Troy Davidson’s booming baritone voice and his fluid movements create the right energy for the Guairen, the mystic, who teaches Ling Shih the way to solve her problems through a mantra: “Envision the solution and you will find the way.” He’s especially captivating in the opening as he methodically draws back the red curtain that is made up of what seems like thousands of long, red threads. It’s a wonderful device that recalls opening the pages of a book.
redMarjorie O’Neill-Butler as the selfishly stern Queen of Khotan (she played the role in the original production) has the daunting task of wearing a headpiece that can’t help but steal attention upon her entrance. Her character is bolder than the hat, though, and her portrayal is stylishly reminiscent of the famous wicked queens a la Disney, a good approach for kids who will find a comforting familiarity to those icons.
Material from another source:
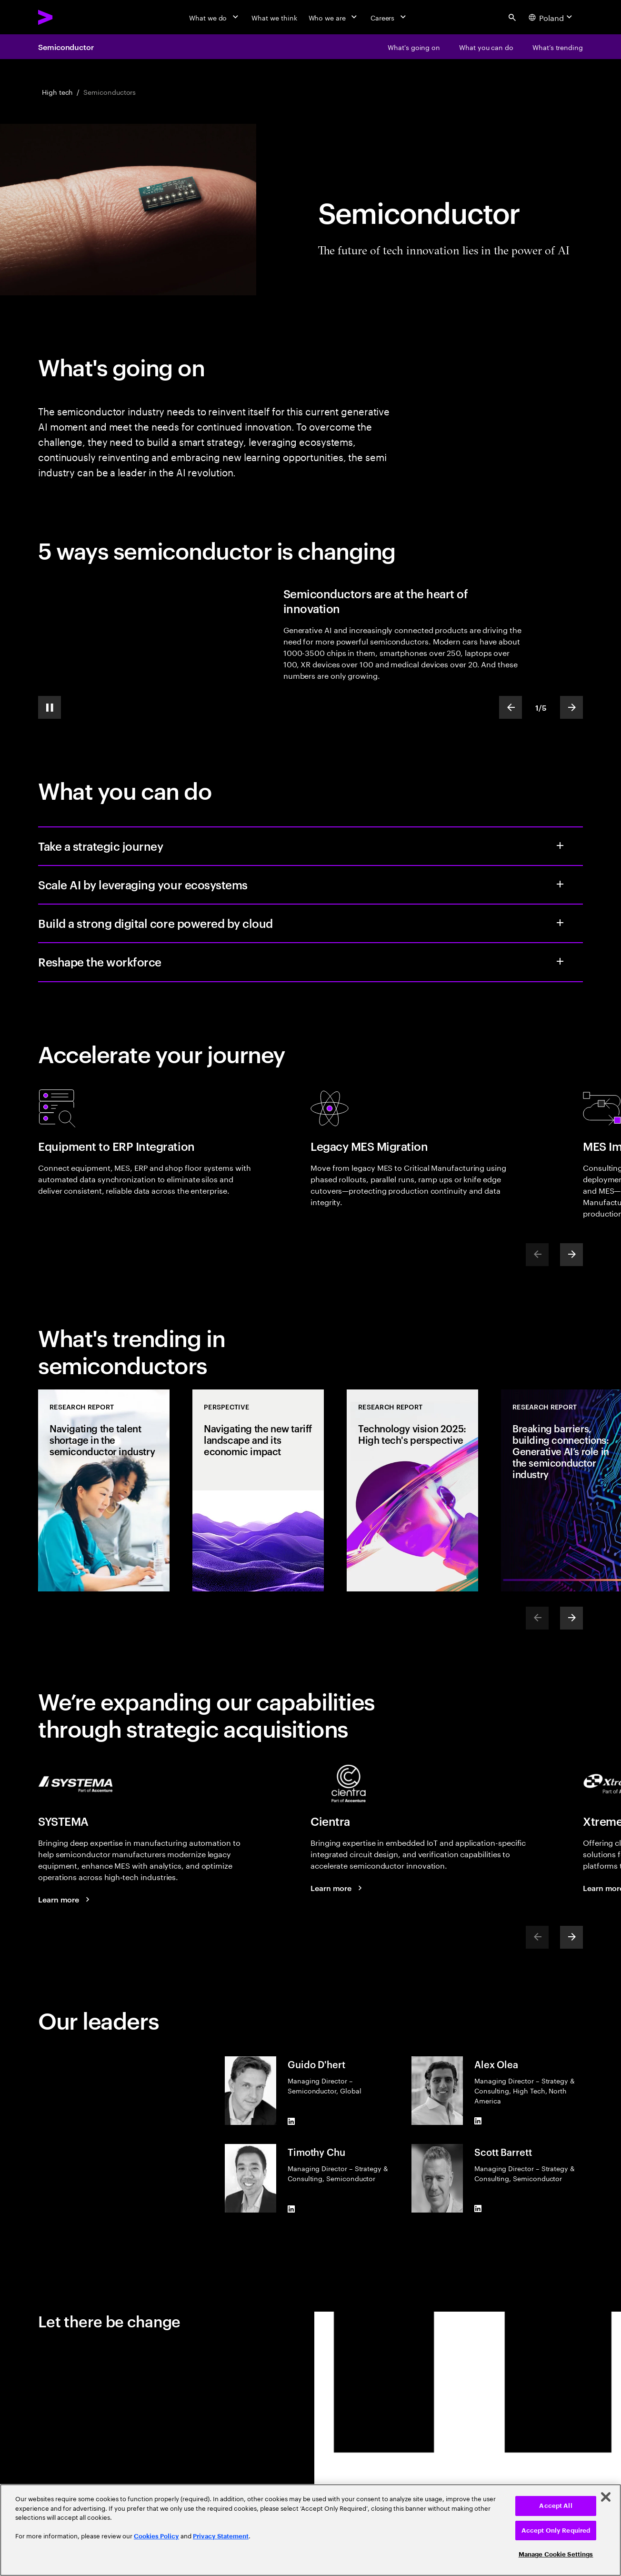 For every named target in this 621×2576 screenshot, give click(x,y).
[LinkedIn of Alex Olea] (478, 2121)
Alexander Zenoz as Wang, the Prince of Khotan, has the dashing good looks of a Disney prince and is given some incredible martial arts moves and a magnificent drum dance to dramatically convey his frustrations.
The entire 90-minute production is tied together by a crew of ninja warriors who seamlessly move set pieces around, and carry tangrams, puzzle-like pieces on long sticks, which are put together to create amazing images. It is during awe-inspiring scenes like these in The Red Thread that the story matters little and, like a fireworks show, audiences can’t help but ooh and ahh beautifully rendered colors and sheer artistry in set design, lighting design, sound design and costuming. Never has children’s theater looked so good.